+++ DATA SECTION +++

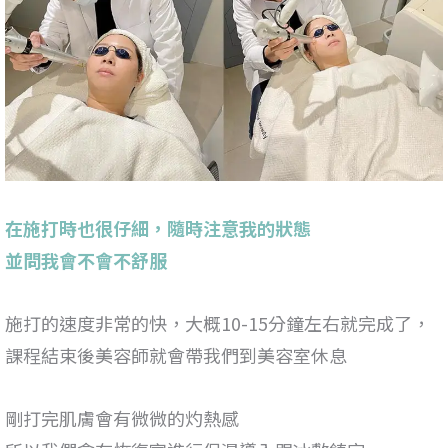
在施打時也很仔細，隨時注意我的狀態
並問我會不會不舒服
施打的速度非常的快，大概10-15分鐘左右就完成了，
課程結束後美容師就會帶我們到美容室休息
剛打完肌膚會有微微的灼熱感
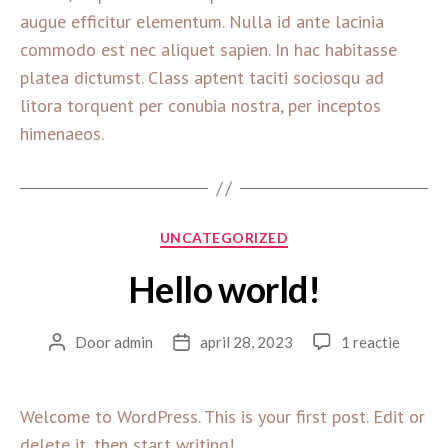
augue efficitur elementum. Nulla id ante lacinia
commodo est nec aliquet sapien. In hac habitasse
platea dictumst. Class aptent taciti sociosqu ad
litora torquent per conubia nostra, per inceptos
himenaeos.
Categorieën
UNCATEGORIZED
Hello world!
op
Door
admin
april 28, 2023
1 reactie
Berichtauteur
Berichtdatum
Hello
world!
Welcome to WordPress. This is your first post. Edit or
delete it, then start writing!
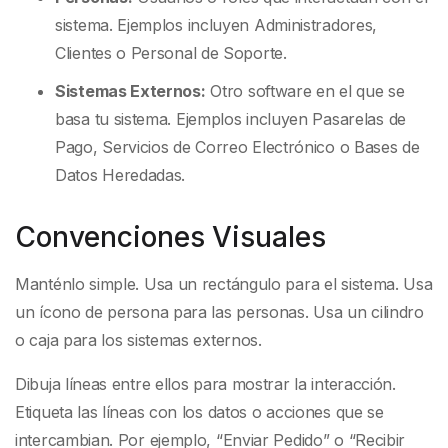
sistema. Ejemplos incluyen Administradores,
Clientes o Personal de Soporte.
Sistemas Externos:
Otro software en el que se
basa tu sistema. Ejemplos incluyen Pasarelas de
Pago, Servicios de Correo Electrónico o Bases de
Datos Heredadas.
Convenciones Visuales
Manténlo simple. Usa un rectángulo para el sistema. Usa
un ícono de persona para las personas. Usa un cilindro
o caja para los sistemas externos.
Dibuja líneas entre ellos para mostrar la interacción.
Etiqueta las líneas con los datos o acciones que se
intercambian. Por ejemplo, “Enviar Pedido” o “Recibir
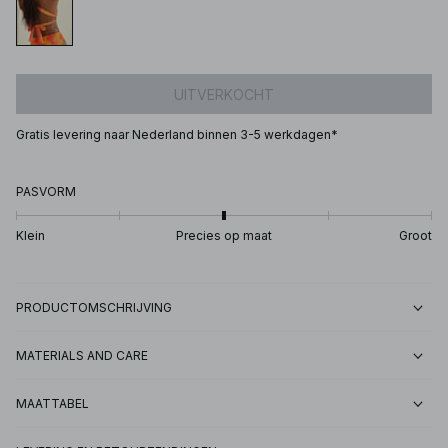
UITVERKOCHT
Gratis levering naar Nederland binnen 3-5 werkdagen*
PASVORM
Klein
Precies op maat
Groot
PRODUCTOMSCHRIJVING
MATERIALS AND CARE
MAATTABEL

+++

The response should contain every record above exactly as written, and none of the pictures.

在施打時也很仔細，隨時注意我的狀態
並問我會不會不舒服
施打的速度非常的快，大概10-15分鐘左右就完成了，
課程結束後美容師就會帶我們到美容室休息
剛打完肌膚會有微微的灼熱感
augue efficitur elementum. Nulla id ante lacinia
commodo est nec aliquet sapien. In hac habitasse
platea dictumst. Class aptent taciti sociosqu ad
litora torquent per conubia nostra, per inceptos
himenaeos.
Categorieën
UNCATEGORIZED
Hello world!
op
Door
admin
april 28, 2023
1 reactie
Berichtauteur
Berichtdatum
Hello
world!
Welcome to WordPress. This is your first post. Edit or
delete it, then start writing!
sistema. Ejemplos incluyen Administradores,
Clientes o Personal de Soporte.
Sistemas Externos:
Otro software en el que se
basa tu sistema. Ejemplos incluyen Pasarelas de
Pago, Servicios de Correo Electrónico o Bases de
Datos Heredadas.
Convenciones Visuales
Manténlo simple. Usa un rectángulo para el sistema. Usa
un ícono de persona para las personas. Usa un cilindro
o caja para los sistemas externos.
Dibuja líneas entre ellos para mostrar la interacción.
Etiqueta las líneas con los datos o acciones que se
intercambian. Por ejemplo, “Enviar Pedido” o “Recibir
UITVERKOCHT
Gratis levering naar Nederland binnen 3-5 werkdagen*
PASVORM
Klein
Precies op maat
Groot
PRODUCTOMSCHRIJVING
MATERIALS AND CARE
MAATTABEL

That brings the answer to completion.